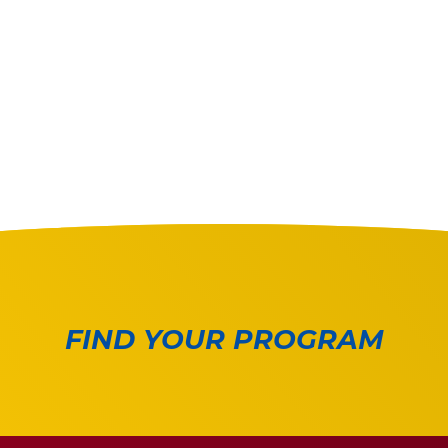
FIND YOUR PROGRAM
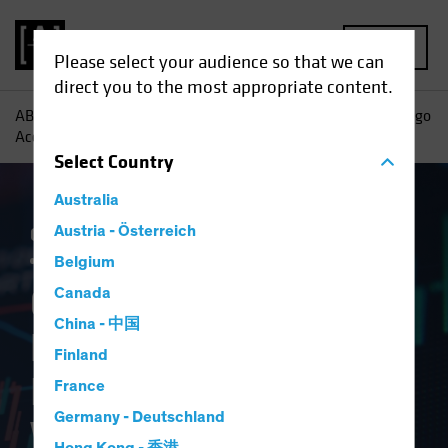
MENU
Please select your audience so that we can
direct you to the most appropriate content.
AB
Insights
Investment Insights
Geopolitics, Mar-a-Lago
Accord and Investing in the New World Order
Select
Country
Australia
Currency
Austria - Österreich
Policy & Regulation
Trade Wars
Volatility
Multi-Asset
White Paper
Belgium
Geopolitics, Mar-a-
Canada
China - 中国
Lago Accord and
Finland
Investing in the New
France
Germany - Deutschland
World Order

:: Problem ::
Copy out each line of the records above that includes "Geopolitics".

:: Solution for this task ::
Geopolitics, Mar-a-Lago
Geopolitics, Mar-a-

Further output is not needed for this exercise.